La relación de la burocracia estatal con el tiempo de los demás, mediante sus acciones u omisiones, desnuda la esencia del tipo de poder vigente en un cierto momento. La posibilidad y capacidad efectiva de cada persona para emplear el suyo, de manera que resulte individual y colectivamente más fructífero, es uno de los marcadores más confiables del ambiente de libertad del que disfruta o se priva a una sociedad.

Mientras más atrasada y rudimentaria es una burocracia, como ocurre en la mayoría de los países de nuestra región, será más despiadada y derrochadora con el tiempo de quienes estén sometidos a sus decisiones. La escala en que se administra nuestro tiempo, por parte de aquellos que controlan una parcela del poder público, va desde la más reducida y acotada que afecta a una sola persona, hasta la que nos involucra a todos los miembros de una sociedad.

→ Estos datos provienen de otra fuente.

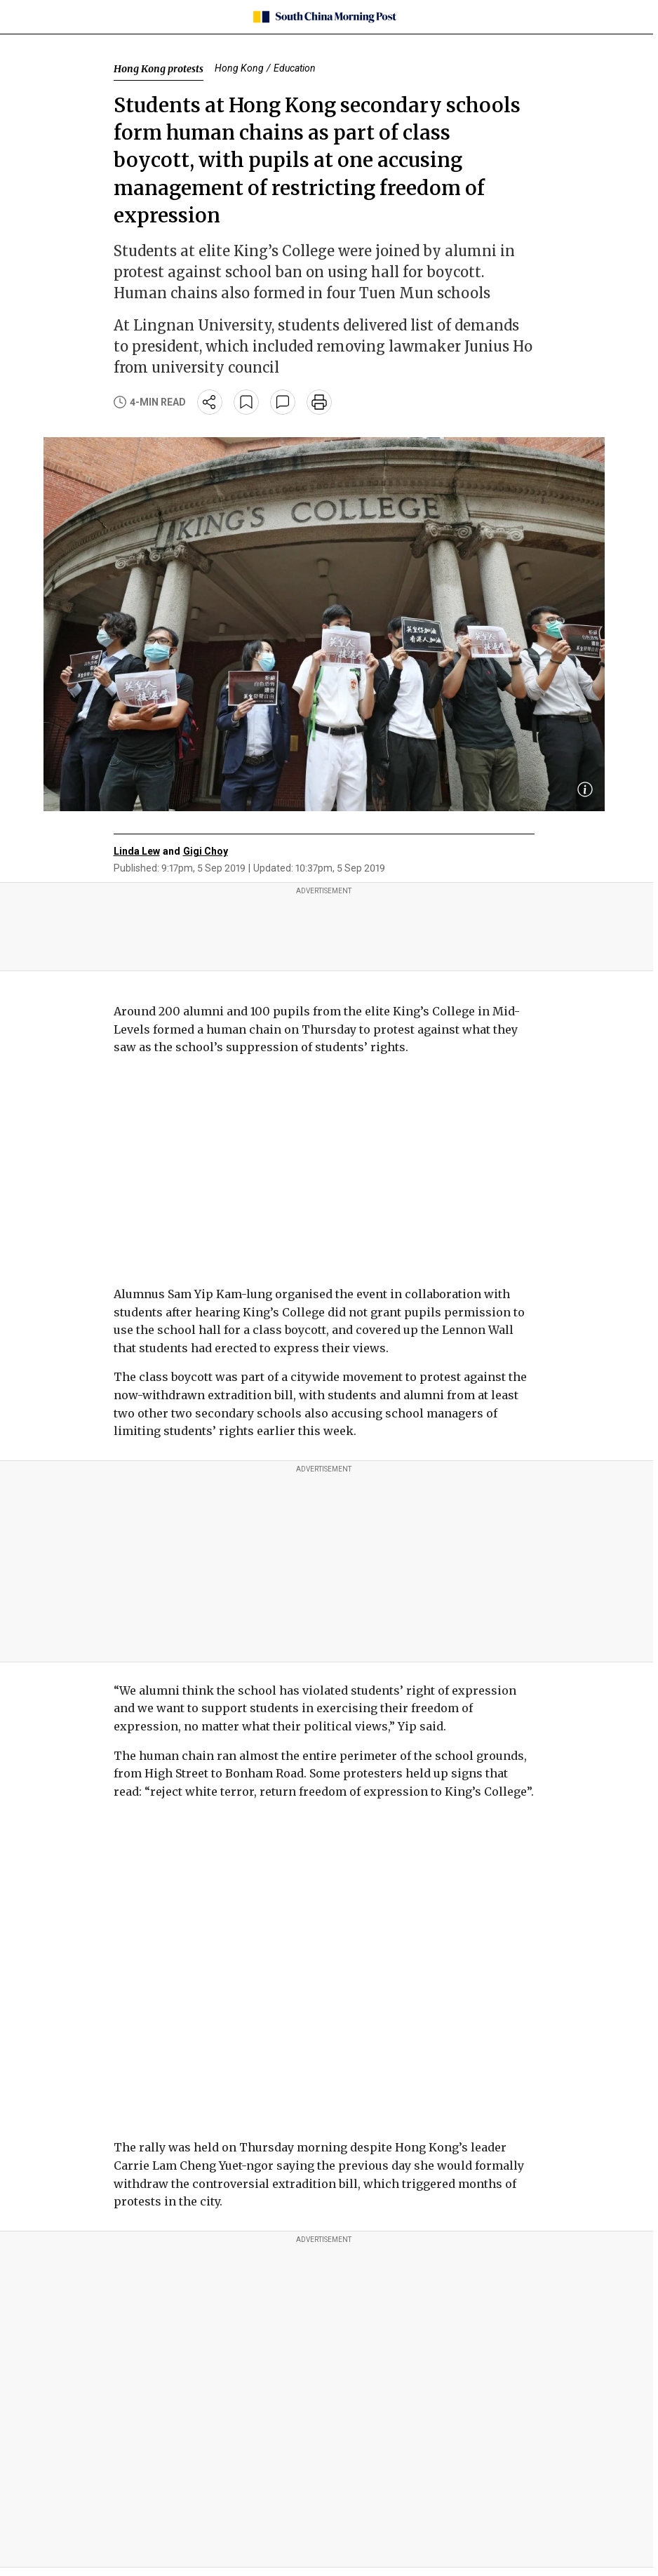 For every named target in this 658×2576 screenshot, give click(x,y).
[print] (319, 402)
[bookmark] (246, 402)
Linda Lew (137, 851)
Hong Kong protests (158, 68)
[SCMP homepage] (323, 17)
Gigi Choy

En el plano individual, todos conocemos el peso del arbitrio burocrático que puede imponernos, por la angustia que provoca la espera, sea de una firma, un sello, una audiencia, una consulta médica. El solo derroche del tiempo, energía o paciencia de una sola persona constituye, por sí y sin necesidad de otro agregado, un acto de corrupción, porque la naturaleza de lo corrupto es el abuso del poder.

Nos hemos acostumbrados a no identificar ese acto primigenio de la corrupción, focalizando toda nuestra atención en su segundo grado, que es el desfalco de los bienes comunes o, en la escala micro que se está considerando aquí, el extorsionar a la víctima, obligándola a pagar para liberarla del secuestro de su tiempo -de trabajo, de atención a su salud, a su familia, etc-.

Para poder liberarnos de desfalcos y extorsiones, en cualquiera de sus niveles o instancias, y ante la inacción de los órganos fiscalizadores, es indispensable hacer que funcione el control social sobre el Estado y sus agentes, comenzando por verificar si respetan o malgastan el tiempo de los demás. Quien se aparte de los tiempos estandarizados es, por definición, un actor corrupto.

La digitalización de los trámites, la transparencia plena, mostrando en tiempo real la evolución de cualquier carpeta, solicitud o cumplimiento de requisitos, con registro del tiempo efectivo que permanece en cada escritorio o departamento es perfectamente posible, en casi cualquier instancia estatal.

Cuando estos criterios, aplicables al control de gestión de trámites individuales, se extienden al manejo del tiempo de grandes grupos sociales, los resultados serán sorprendentes. La ejecución de algunas obras públicas es uno de los ejemplos en cómo puede tirarse por el caño el tiempo de decenas o centenares de miles de personas.

Los plazos que se toman empresas, contratistas y autoridades para la ejecución de obras viales urbanas (pasos de nivel, túneles, puentes), alcantarillados y otras exhibe un desprecio gigantesco por el tiempo de la ciudadanía y contribuyentes, obligados por meses o años, a someterse a congestiones, atascos y atrasos de toda naturaleza que hacen estragos en la productividad, tanto como en el equilibrio emocional y el bienestar de poblaciones enteras.

La mezcla de ignorancia, insensibilidad burocrática -bajo fundada sospecha de que los alargamientos de plazos no son gratuitos- va más allá de la negligencia y la inoperancia.

Cuando se trata de obras que cubren territorios mayores, como la siempre inacabada carretera de Santa Cruz a Cochabamba, por cuyo tramo por El Sillar estamos pagando 14 millones de dólares por kilómetro, los perjuicios y daños económicos se multiplican, mientras el malgasto de tiempo del conjunto de la sociedad resulta aplastante.

No estamos empleando las herramientas de la participación y el control social que la Constitución pone en nuestras manos -y las “leyes marco” han desvirtuado- para frenar el dispendio de nuestro tiempo, y el masivo e incesante abuso de poder que se ejerce diariamente, desde un Estado que funciona promoviendo el bien de sus administradores y ocupantes y no el de la sociedad, que lo sustenta y le da razón de ser.

Una cosa tan sencilla, como disputar y recuperar la disponibilidad del tiempo de cada uno y de todos, puede ser el inicio de una modesta e imprevisible revolución.